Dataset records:
------------------------------
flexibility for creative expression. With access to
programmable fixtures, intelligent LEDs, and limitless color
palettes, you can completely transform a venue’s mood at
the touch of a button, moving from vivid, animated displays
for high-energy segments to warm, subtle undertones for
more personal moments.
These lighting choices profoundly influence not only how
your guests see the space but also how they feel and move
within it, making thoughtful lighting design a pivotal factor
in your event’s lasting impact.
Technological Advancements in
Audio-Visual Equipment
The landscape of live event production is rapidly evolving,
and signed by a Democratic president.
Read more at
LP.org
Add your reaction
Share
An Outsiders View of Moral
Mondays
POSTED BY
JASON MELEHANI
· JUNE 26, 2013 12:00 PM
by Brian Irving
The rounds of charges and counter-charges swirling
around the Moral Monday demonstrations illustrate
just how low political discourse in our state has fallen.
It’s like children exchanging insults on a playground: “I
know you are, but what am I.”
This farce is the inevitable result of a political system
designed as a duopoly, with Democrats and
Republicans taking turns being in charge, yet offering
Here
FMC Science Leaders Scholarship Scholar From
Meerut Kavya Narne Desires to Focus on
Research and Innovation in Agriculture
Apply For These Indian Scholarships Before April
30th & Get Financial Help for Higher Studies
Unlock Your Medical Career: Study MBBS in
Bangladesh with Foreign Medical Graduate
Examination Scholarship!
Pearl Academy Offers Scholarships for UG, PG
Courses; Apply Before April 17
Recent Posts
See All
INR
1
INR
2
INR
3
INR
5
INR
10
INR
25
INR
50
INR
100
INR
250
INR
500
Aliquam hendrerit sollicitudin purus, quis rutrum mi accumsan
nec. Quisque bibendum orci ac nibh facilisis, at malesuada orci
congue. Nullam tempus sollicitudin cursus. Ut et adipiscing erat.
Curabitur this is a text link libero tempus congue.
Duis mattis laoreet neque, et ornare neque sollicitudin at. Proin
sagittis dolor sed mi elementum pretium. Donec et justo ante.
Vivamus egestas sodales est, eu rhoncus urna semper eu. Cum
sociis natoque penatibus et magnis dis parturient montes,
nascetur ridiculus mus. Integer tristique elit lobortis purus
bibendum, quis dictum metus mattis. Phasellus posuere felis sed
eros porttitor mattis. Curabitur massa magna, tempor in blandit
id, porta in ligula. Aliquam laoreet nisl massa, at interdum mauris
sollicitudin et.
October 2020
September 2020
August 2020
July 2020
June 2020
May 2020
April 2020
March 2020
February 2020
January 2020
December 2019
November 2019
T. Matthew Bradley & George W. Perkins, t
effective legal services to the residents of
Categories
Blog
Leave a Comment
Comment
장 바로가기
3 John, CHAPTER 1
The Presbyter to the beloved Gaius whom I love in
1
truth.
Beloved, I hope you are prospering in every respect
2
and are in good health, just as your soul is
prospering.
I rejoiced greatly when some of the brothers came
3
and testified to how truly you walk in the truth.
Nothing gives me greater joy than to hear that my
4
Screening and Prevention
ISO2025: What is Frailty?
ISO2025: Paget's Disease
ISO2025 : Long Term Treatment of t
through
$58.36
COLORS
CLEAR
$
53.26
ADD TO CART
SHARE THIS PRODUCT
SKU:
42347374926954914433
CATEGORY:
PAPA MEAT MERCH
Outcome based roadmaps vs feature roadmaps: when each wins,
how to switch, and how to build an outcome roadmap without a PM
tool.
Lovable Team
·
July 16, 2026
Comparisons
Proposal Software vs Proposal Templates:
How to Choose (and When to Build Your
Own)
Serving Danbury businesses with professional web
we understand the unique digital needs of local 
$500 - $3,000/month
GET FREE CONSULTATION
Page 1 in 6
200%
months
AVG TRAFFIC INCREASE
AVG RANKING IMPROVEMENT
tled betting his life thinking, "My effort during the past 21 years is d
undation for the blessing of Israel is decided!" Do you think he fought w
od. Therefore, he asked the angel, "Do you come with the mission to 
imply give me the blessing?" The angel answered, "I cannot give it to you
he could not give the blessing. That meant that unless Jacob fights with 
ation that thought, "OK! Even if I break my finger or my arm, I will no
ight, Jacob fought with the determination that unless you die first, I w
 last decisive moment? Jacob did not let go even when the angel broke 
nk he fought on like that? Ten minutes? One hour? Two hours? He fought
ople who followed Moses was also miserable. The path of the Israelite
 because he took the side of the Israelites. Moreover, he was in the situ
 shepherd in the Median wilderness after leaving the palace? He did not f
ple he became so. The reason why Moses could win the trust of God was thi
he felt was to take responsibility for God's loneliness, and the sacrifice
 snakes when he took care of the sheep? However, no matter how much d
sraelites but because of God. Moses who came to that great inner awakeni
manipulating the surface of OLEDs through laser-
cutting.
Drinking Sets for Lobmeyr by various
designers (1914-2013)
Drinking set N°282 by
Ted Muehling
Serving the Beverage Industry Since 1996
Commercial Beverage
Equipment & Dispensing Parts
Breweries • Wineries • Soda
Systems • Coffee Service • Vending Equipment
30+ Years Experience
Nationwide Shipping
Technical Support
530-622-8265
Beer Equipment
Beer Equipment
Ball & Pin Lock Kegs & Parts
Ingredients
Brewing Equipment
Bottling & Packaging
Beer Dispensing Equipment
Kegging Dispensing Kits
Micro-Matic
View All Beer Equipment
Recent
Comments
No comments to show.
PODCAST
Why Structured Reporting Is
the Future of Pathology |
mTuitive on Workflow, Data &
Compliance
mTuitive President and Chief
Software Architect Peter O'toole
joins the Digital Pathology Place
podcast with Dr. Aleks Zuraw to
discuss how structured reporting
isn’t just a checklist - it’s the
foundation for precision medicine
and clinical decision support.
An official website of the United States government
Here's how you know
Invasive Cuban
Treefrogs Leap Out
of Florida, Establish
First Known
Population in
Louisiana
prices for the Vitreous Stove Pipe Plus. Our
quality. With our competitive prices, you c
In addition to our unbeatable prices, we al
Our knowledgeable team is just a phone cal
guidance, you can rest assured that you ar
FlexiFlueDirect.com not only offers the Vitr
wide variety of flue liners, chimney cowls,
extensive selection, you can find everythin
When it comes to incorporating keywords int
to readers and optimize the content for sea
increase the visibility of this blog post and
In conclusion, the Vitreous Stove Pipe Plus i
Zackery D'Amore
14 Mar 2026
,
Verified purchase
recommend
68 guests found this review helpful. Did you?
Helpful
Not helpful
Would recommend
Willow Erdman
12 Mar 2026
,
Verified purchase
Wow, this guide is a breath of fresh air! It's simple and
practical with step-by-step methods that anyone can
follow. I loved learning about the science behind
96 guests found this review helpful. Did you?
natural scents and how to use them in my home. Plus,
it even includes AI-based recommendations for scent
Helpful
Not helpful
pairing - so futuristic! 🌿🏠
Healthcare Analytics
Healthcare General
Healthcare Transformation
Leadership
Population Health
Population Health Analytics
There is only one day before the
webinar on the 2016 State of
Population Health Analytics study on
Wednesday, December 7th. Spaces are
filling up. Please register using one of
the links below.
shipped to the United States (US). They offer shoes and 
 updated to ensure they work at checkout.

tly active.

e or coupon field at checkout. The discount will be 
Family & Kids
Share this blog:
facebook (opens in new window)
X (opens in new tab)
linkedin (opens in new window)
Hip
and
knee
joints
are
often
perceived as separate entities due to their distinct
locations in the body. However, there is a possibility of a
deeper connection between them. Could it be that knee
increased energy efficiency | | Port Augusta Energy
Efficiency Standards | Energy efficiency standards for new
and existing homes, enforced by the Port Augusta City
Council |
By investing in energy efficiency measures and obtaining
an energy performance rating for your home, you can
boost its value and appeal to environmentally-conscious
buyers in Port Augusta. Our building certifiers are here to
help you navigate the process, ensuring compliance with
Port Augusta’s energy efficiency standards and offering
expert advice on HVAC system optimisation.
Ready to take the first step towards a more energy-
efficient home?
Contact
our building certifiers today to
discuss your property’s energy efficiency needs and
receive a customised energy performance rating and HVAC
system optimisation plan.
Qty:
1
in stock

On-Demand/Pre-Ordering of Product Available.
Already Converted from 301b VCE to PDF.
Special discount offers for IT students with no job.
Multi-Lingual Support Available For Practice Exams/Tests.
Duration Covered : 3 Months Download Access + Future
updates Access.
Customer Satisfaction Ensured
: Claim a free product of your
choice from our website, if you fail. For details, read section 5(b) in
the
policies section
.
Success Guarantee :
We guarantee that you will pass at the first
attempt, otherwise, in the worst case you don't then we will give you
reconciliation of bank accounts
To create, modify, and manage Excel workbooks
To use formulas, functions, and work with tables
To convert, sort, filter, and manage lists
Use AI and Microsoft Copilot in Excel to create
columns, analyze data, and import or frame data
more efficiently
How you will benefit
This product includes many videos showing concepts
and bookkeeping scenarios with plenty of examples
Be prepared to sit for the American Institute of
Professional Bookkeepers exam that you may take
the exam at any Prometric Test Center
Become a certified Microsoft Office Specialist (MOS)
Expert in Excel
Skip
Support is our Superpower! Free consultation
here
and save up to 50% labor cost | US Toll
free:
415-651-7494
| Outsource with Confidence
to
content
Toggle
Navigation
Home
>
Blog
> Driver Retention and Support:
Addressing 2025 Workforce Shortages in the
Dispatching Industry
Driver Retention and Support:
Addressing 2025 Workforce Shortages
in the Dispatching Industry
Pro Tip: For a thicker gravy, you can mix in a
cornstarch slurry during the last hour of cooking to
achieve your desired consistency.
------------------------------
Nothing but a number is wanted: how many lines in the records above include "Beverage".

2